HDInsight on AKS is on a containerized architecture, exciting enhancements for the Spark workload, adding two new open-source workloads, Trino and Flink. HDInsight on AKS delivers managed infrastructure, security, and monitoring so that teams can spend their time building innovative applications without needing to worry about the other components of their stack.
The blog objective is to provide a list of options to submit spark jobs to the Spark on HDInsight on AKS. There are a couple of ways we can submit the Spark jobs to the HDInsight on the AKS cluster:
Jupyter and Zeppelin Notebook are part of the Spark cluster on HDInsight on AKS. Notebooks let you interact with your data, combine code with markdown text, and do simple visualizations. You can start an interactive session to interact with the Spark cluster.
This is a good option for data science needs where the enterprise allows you to create such notebooks in the production environment to test out various scenarios.
Coming Soon: Multi-user support is in progress; please provide your feedback.
The HDInsight on the AKS Spark cluster allows us to create SSH pod(s); these pod(s) will be part of the cluster. Users can run multiple concurrent web SSH sessions. All authorized users of the cluster share these SSH pods.
The HDInsight on AKS uses modern security architecture; all the storage access is through MSI (Managed System Identity). The default storage container is the default location for the cluster logs and other application needs.
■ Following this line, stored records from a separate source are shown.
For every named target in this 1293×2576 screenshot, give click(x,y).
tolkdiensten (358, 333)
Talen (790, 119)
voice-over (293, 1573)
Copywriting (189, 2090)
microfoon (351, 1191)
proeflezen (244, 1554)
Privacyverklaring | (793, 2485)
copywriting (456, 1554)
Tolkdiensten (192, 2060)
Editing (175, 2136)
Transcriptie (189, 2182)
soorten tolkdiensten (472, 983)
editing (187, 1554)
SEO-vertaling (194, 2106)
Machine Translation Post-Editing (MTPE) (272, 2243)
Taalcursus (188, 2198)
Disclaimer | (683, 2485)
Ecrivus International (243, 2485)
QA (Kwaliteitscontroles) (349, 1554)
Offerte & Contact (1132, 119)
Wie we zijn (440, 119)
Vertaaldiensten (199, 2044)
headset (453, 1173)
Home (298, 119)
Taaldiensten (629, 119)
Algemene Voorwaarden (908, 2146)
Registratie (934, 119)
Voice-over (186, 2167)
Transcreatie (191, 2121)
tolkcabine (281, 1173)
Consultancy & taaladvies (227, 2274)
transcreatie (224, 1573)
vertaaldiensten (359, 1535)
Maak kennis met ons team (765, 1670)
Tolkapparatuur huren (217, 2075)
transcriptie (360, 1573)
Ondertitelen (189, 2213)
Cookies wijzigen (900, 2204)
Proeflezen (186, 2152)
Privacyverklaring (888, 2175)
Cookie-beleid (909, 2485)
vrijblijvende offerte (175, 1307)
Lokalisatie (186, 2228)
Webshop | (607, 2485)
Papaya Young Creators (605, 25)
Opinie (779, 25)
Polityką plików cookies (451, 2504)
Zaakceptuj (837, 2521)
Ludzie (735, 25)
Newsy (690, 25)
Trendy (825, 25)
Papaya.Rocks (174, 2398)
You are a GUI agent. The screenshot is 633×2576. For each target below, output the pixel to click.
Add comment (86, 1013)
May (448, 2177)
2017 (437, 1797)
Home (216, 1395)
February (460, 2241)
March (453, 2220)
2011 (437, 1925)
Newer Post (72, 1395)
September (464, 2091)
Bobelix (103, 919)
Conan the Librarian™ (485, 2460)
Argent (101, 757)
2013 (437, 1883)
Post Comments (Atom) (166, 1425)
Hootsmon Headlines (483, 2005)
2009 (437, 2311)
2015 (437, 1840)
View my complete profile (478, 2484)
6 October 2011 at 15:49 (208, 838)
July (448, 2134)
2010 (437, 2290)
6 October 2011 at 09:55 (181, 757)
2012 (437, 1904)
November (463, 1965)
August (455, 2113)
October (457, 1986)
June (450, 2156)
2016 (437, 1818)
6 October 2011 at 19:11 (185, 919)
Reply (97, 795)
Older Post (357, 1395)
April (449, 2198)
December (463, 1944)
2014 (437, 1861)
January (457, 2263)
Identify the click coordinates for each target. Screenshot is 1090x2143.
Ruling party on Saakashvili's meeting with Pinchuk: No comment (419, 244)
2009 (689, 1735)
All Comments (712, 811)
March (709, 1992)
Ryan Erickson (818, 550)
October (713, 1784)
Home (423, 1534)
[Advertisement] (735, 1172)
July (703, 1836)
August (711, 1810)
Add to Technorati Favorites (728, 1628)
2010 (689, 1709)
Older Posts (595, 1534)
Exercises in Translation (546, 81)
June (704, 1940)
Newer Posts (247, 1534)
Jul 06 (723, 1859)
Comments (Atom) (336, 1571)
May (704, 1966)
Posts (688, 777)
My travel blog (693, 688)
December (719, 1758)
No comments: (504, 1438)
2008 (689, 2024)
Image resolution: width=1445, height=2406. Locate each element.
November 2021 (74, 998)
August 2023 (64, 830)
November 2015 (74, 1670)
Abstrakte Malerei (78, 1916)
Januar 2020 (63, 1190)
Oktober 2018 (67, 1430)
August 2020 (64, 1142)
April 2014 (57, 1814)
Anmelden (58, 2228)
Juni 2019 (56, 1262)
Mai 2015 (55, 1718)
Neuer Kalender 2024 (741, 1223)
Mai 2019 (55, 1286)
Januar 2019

Enterprises would like to use the Spark-Submit command to submit their spark application (python file or jar file) to the HDInsight on the AKS cluster. These application binaries can be stored at the primary storage account attached to the cluster.
If you would like to use any alternative storage account for these application binaries, you must provide authorization from the cluster. Assign the “Storage Blob Data Reader” role to the user-assigned MSI for the cluster creation to this alternative storage account. This will allow the cluster to access the jar file for the execution.
To test the complete flow, you can download the Apache Spark example jar file from the git location. Click on “secure shell (SSH) from the cluster user interface from the portal and click on the endpoint for the ssh node.
Once you log in to the SSH node, you can use the spark-submit command to submit the job to the cluster using the following command:
spark-submit - master yarn - deploy-mode cluster - class org.apache.spark.examples.SparkPi abfs://<<containername>>@<<storageaccount>>.dfs.core.windows.net/<<filesystem>>/spark-examples_2.12–3.3.3.jar 100
The output will be as follows:
You can access the Spark cluster's Livy APIs (Application Programming Interfaces) from the client (command line, java/python application, Air Flow, etc.) using OAuth 2.0 client credentials flows. A service principal defined in Microsoft Entra ID (formerly Azure Active Directory) acts as a client role on which authentication and authorization policies can be enforced in HDInsight on the AKS Spark cluster. It uses the OAuth 2.0 client credentials flow to authorize access to the Livy APIs.
The following steps are to be performed to access Livy REST (Representational State Transfer) APIs:
az ad sp create-for-rbac -n <sp name>
Grant access to the cluster for the newly created service principal
There are a couple of options to access Livy API:
Option#1 — Accessing Livy API from the REST client apps like Postman, etc.
Extract “access_token” from the response.
Create job submission API request, the POST URL will be https://<<your cluster dns name>>/p/livy/batches with the following payload and Bearer Token is set in the Authorization header with the OAuth token received from the previous step:
{ "className": "org.apache.spark.examples.SparkPi",
"args": [10],
"name":"testjob",
"file": "abfs://<<containername>>@<<storageaccount>>.dfs.core.windows.net/<<filesystem>>/spark-examples_2.12–3.3.3.jar"
}
Option#2 — Accessing Livy REST APIs from Azure Data Factory Managed Airflow or Azure Function App, etc.
Store “AppId” and “password” in Key Vault or have them part of the “.env” file, which will allow your application code to access the same to generate an OAuth token from the application code. For example, in the case of the “.env” file:
import json
from azure.identity import DefaultAzureCredential
from dotenv import load_dotenv
load_dotenv(".env")
token_credential = DefaultAzureCredential()
accessToken = token_credential.get_token("https://hilo.azurehdinsight.net/.default")
Create job submission API request; the payload has an extensive list of parameters; please refer to the API specification for more detail.
cluster_dns = "*****.hdinsightaks.net"
livy_job_url = "https://" + cluster_dns + "/p/livy/batches"
request_payload = {"className": "org.apache.spark.examples.SparkPi",
"args": [10],
"name": "testjob",
"file": "abfs://<<containername>>@<<storageaccount>>.dfs.core.windows.net/<<filesystem>>/spark-examples_2.12–3.3.3.jar"
}
headers = {'Authorization': f'Bearer {accessToken.token}'}
response = requests.post(livy_job_url, json=request_payload, headers=headers)
print(response.json())
The response to the request will be as follows:
In this blog, we have seen multiple ways you can submit your spark application to the HDInsight on the AKS Spark cluster. You can pick the right method for your implementation based on your needs.